→ **YOUR INSTRUCTIONS**
The records that follow must be repeated exactly, minus the images.

Extracted page text data:
>>>

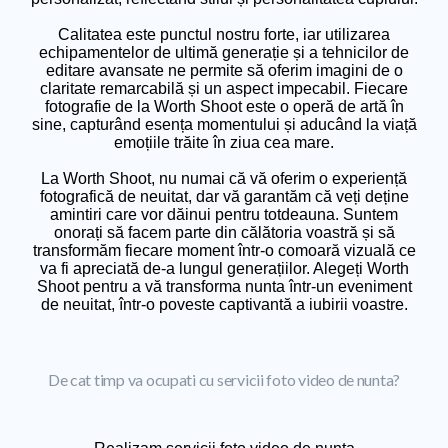
Calitatea este punctul nostru forte, iar utilizarea
echipamentelor de ultimă generație și a tehnicilor de
editare avansate ne permite să oferim imagini de o
claritate remarcabilă și un aspect impecabil. Fiecare
fotografie de la Worth Shoot este o operă de artă în
sine, capturând esența momentului și aducând la viață
emoțiile trăite în ziua cea mare.
La Worth Shoot, nu numai că vă oferim o experiență
fotografică de neuitat, dar vă garantăm că veți deține
amintiri care vor dăinui pentru totdeauna. Suntem
onorați să facem parte din călătoria voastră și să
transformăm fiecare moment într-o comoară vizuală ce
va fi apreciată de-a lungul generațiilor. Alegeți Worth
Shoot pentru a vă transforma nunta într-un eveniment
de neuitat, într-o poveste captivantă a iubirii voastre.
De cat timp va ocupati cu servicii foto video de nunta?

<<<

→ **ANSWER FOR THE TASK**
Calitatea este punctul nostru forte, iar utilizarea
echipamentelor de ultimă generație și a tehnicilor de
editare avansate ne permite să oferim imagini de o
claritate remarcabilă și un aspect impecabil. Fiecare
fotografie de la Worth Shoot este o operă de artă în
sine, capturând esența momentului și aducând la viață
emoțiile trăite în ziua cea mare.
La Worth Shoot, nu numai că vă oferim o experiență
fotografică de neuitat, dar vă garantăm că veți deține
amintiri care vor dăinui pentru totdeauna. Suntem
onorați să facem parte din călătoria voastră și să
transformăm fiecare moment într-o comoară vizuală ce
va fi apreciată de-a lungul generațiilor. Alegeți Worth
Shoot pentru a vă transforma nunta într-un eveniment
de neuitat, într-o poveste captivantă a iubirii voastre.
De cat timp va ocupati cu servicii foto video de nunta?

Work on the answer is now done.